Mario Draghi./Reuters
Mario Draghi. / Reuters

El presidente del BCE destaca el empuje de la subida de los salarios y provoca que el euro se dispare frente al dólar

ADOLFO LORENTEBilbao

Mario Draghi confirmó hoy que el principio del fin de la era de los estímulos no sólo ha llegado, sino que quizá esté mucho más cerca de lo que se piensa. La clave estuvo en el adjetivo. «Se da un repunte relativamente vigoroso de la inflación subyacente», aseguró. Vigoroso. Ojo, que el italiano no da puntada sin hilo, de ahí que los mercados reaccionasen de inmediato con una escalada notable del euro hasta situarse por encima de los 1,18 dólares, el nivel más alto desde junio. ¿Por qué habló de «vigoroso» y hace apenas once días, en el último Consejo de Gobierno celebrado en Fráncfort, no lo hizo?
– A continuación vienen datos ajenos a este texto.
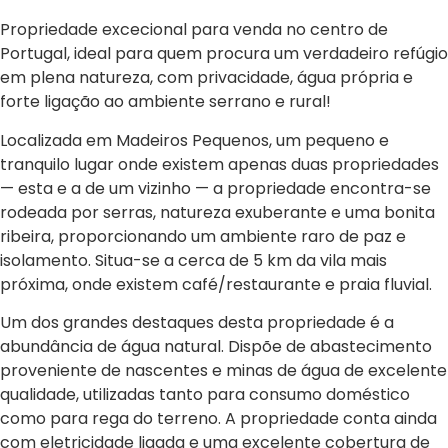
Propriedade excecional para venda no centro de
Portugal, ideal para quem procura um verdadeiro refúgio
em plena natureza, com privacidade, água própria e
forte ligação ao ambiente serrano e rural!
Localizada em Madeiros Pequenos, um pequeno e
tranquilo lugar onde existem apenas duas propriedades
— esta e a de um vizinho — a propriedade encontra-se
rodeada por serras, natureza exuberante e uma bonita
ribeira, proporcionando um ambiente raro de paz e
isolamento. Situa-se a cerca de 5 km da vila mais
próxima, onde existem café/restaurante e praia fluvial.
Um dos grandes destaques desta propriedade é a
abundância de água natural. Dispõe de abastecimento
proveniente de nascentes e minas de água de excelente
qualidade, utilizadas tanto para consumo doméstico
como para rega do terreno. A propriedade conta ainda
com eletricidade ligada e uma excelente cobertura de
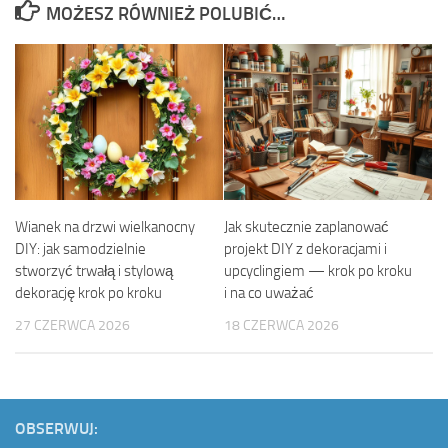
MOŻESZ RÓWNIEŻ POLUBIĆ…
Wianek na drzwi wielkanocny
Jak skutecznie zaplanować
DIY: jak samodzielnie
projekt DIY z dekoracjami i
stworzyć trwałą i stylową
upcyclingiem — krok po kroku
dekorację krok po kroku
i na co uważać
27 CZERWCA 2026
18 CZERWCA 2026
OBSERWUJ:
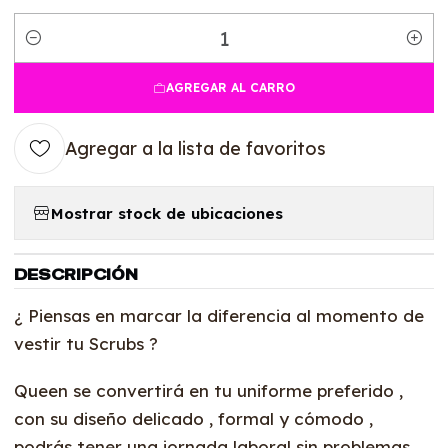
Cantidad
AGREGAR AL CARRO
Agregar a la lista de favoritos
Mostrar stock de ubicaciones
DESCRIPCIÓN
¿ Piensas en marcar la diferencia al momento de
vestir tu Scrubs ?
Queen se convertirá en tu uniforme preferido ,
con su diseño delicado , formal y cómodo ,
podrás tener una jornada laboral sin problemas ,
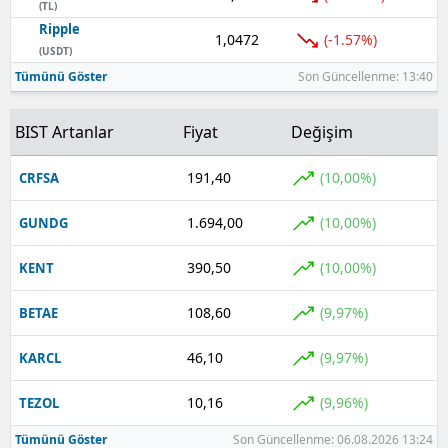
(TL)
Ripple
1,0472
(-1.57%)
(USDT)
Tümünü Göster
Son Güncellenme: 13:40
BIST Artanlar
Fiyat
Değişim
191,40
(10,00%)
CRFSA
1.694,00
(10,00%)
GUNDG
390,50
(10,00%)
KENT
108,60
(9,97%)
BETAE
46,10
(9,97%)
KARCL
10,16
(9,96%)
TEZOL
Tümünü Göster
Son Güncellenme: 06.08.2026 13:24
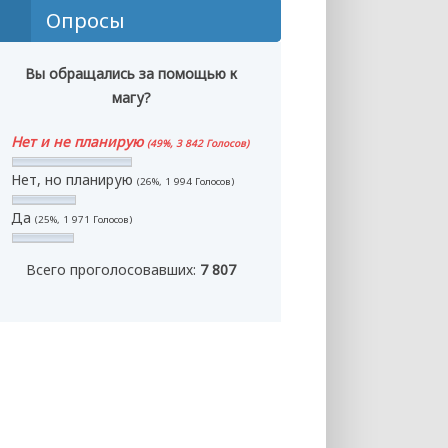
Опросы
Вы обращались за помощью к
магу?
Нет и не планирую
(49%, 3 842 Голосов)
Нет, но планирую
(26%, 1 994 Голосов)
Да
(25%, 1 971 Голосов)
Всего проголосовавших:
7 807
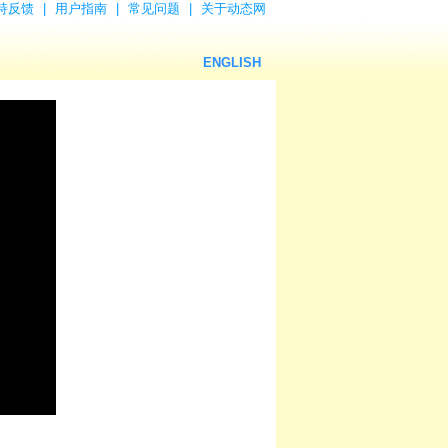
持反馈
|
用户指南
|
常见问题
|
关于动态网
ENGLISH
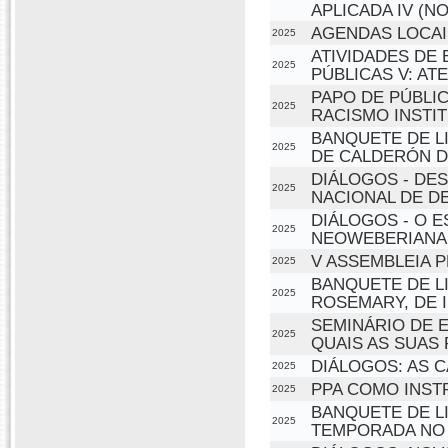
APLICADA IV (N
AGENDAS LOCAIS
2025
ATIVIDADES DE 
2025
PÚBLICAS V: ATE
PAPO DE PÚBLI
2025
RACISMO INSTI
BANQUETE DE LI
2025
DE CALDERÓN D
DIÁLOGOS - DE
2025
NACIONAL DE D
DIÁLOGOS - O 
2025
NEOWEBERIANA
V ASSEMBLEIA 
2025
BANQUETE DE LI
2025
ROSEMARY, DE I
SEMINÁRIO DE 
2025
QUAIS AS SUAS
DIÁLOGOS: AS 
2025
PPA COMO INS
2025
BANQUETE DE L
2025
TEMPORADA NO 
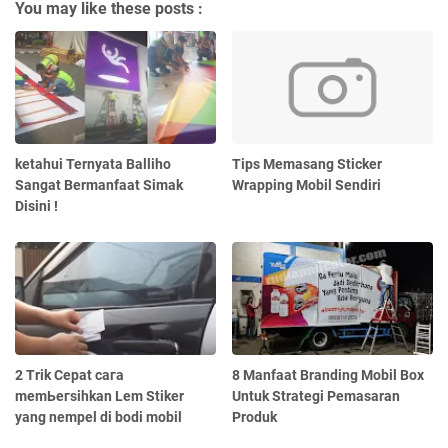
You may like these posts :
ketahui Ternyata Balliho
Tips Memasang Sticker
Sangat Bermanfaat Simak
Wrapping Mobil Sendiri
Disini !
2 Trik Cepat сага
8 Manfaat Branding Mobil Box
mеmЬегѕіһkаn Lem Stiker
Untuk Strategi Pemasaran
yang nempel di bodi mobil
Produk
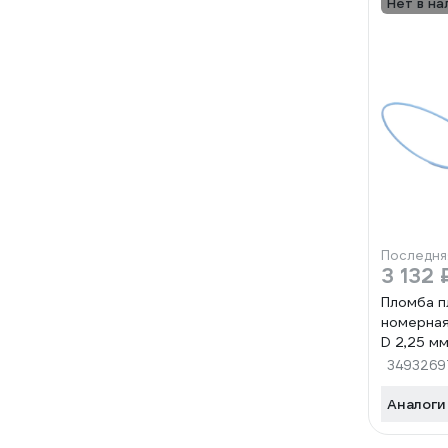
Нет в на
Последня
3 132 
Пломба п
номерна
D 2,25 мм
синий 50
3493269
1006389
Аналоги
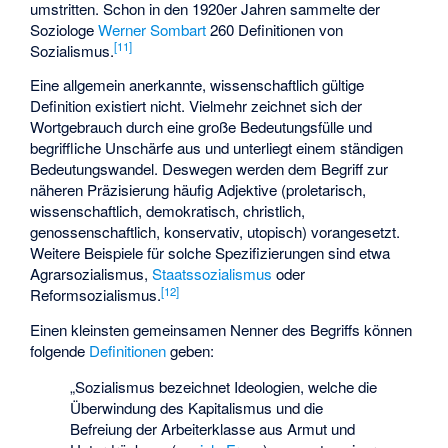
umstritten. Schon in den 1920er Jahren sammelte der
Soziologe
Werner Sombart
260 Definitionen von
[
11
]
Sozialismus.
Eine allgemein anerkannte, wissenschaftlich gültige
Definition existiert nicht. Vielmehr zeichnet sich der
Wortgebrauch durch eine große Bedeutungsfülle und
begriffliche Unschärfe aus und unterliegt einem ständigen
Bedeutungswandel. Deswegen werden dem Begriff zur
näheren Präzisierung häufig Adjektive (proletarisch,
wissenschaftlich, demokratisch, christlich,
genossenschaftlich, konservativ, utopisch) vorangesetzt.
Weitere Beispiele für solche Spezifizierungen sind etwa
Agrarsozialismus,
Staatssozialismus
oder
[
12
]
Reformsozialismus.
Einen kleinsten gemeinsamen Nenner des Begriffs können
folgende
Definitionen
geben:
„Sozialismus bezeichnet Ideologien, welche die
Überwindung des Kapitalismus und die
Befreiung der Arbeiterklasse aus Armut und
Draghi compareció ante la comisión de Economía del Parlamento Europeo para explicar las últimas decisiones adoptadas por el BCE y confirmar que las compras de deuda, salvo sorpresa que nadie espera, terminarán a finales de año y que antes, desde el próximo 1 de octubre, bajarán de 30.000 a 15.000 millones de euros. También recordó que la hoja de ruta trazada por el Eurobanco asegura que los tipos de interés seguirán en los niveles actuales hasta mediados del próximo año. O no...

Todo girará en torno a la inflación. Es el termómetro, el mejor argumento o la mejor excusa, según toque. El objetivo es que esté por debajo pero muy próxima al 2%. Hace tiempo que ya se coquetea con este porcentaje y la previsión es que 2018 cierre en el 1,7%. También en 2019 y 2020. Sobre el papel, el BCE ya tendría argumentos para cambiar sus dinámicas, pero el índice que toman como referencia es la inflación subyacente, es decir, la sana, la que no tiene en cuenta los volátiles precios de la energía y los alimentos perecederos. El faro es la inflación subyacente y Draghi, de forma sorprendentemente contundente para los estándares del BCE, se refirió a ella con el adjetivo «vigorosa» y concretando que esperan que en 2020 sea del 1,8%.

¿Por qué? Por el incremento de los salarios en la Eurozona, una demanda que lleva meses defendiendo el italiano. Explicó que este crecimiento pasó del 1,5% de 2017 hasta el 2,2% registrado en el segundo trimestre de este año. «Esto apoya nuestra confianza en que el repunte en el crecimiento de los salarios continuará porque los acuerdos salariales a menudo duran dos años o más», dijo.

Blanqueo de dinero

Como suele suceder en este tipo de intervenciones, Mario Draghi habló absolutamente de todo. Es lo que tiene estar hora y media respondiendo a preguntas de un variopinto ramillete de eurodiputados, ya sea por su afinidad ideológica como por su procedencia. Destacó, sin embargo, uno de los temas que sigue pasando relativamente desapercibido y que hace tiempo que adquirió tintes de 'problema europeo'. Se trata del blanqueo de capitales, de cómo combatirlo tras los últimos escándalos conocidos en Letonia, Estonia u Holanda.

No vaciló. Aseguró que «es bastante claro» que el actual modelo basado en competencias nacionales «no funciona» y abogó por la creación de «una autoridad europea contra el lavado de dinero para asegurar la visibilidad total de lo que está ocurriendo en la Eurozona». En su opinión, la solución pasa por un «sistema fuertemente coordinado en el que las autoridades intercambien información». «Sin este intercambio no hay esperanza de ser más eficientes contra el lavado de dinero», advirtió. «No tenemos competencias. Nuestra capacidad de actuación es relativamente limitada. Lo único que podemos hacer es seguir colaborando con la Comisión, como hasta ahora», matizó.

Otro de los 'hits' europeos, sino el principal, es el 'Brexit', y como se esperaba volvió a estar muy presente en la comparecencia. Si alguien buscaba respuestas o algún título más o menos grandilocuente, falló. En esto, ni los ha habido ni se esperan. Draghi reiteró que es «muy pronto» para hablar de futuros escenarios, que «todo depende de las negociaciones». «Obviamente, animo a todas las partes implicadas a que elaboren sus planes de contingencia», matizó. Pero lejos de mostrarse preocupado, aseguró que «nuestras estimaciones muestran que, en el campo real de la negociación, el impacto debería ser, en términos agregados, bastante tenue. Y en el campo financiero no debe ser significativo», recalcó.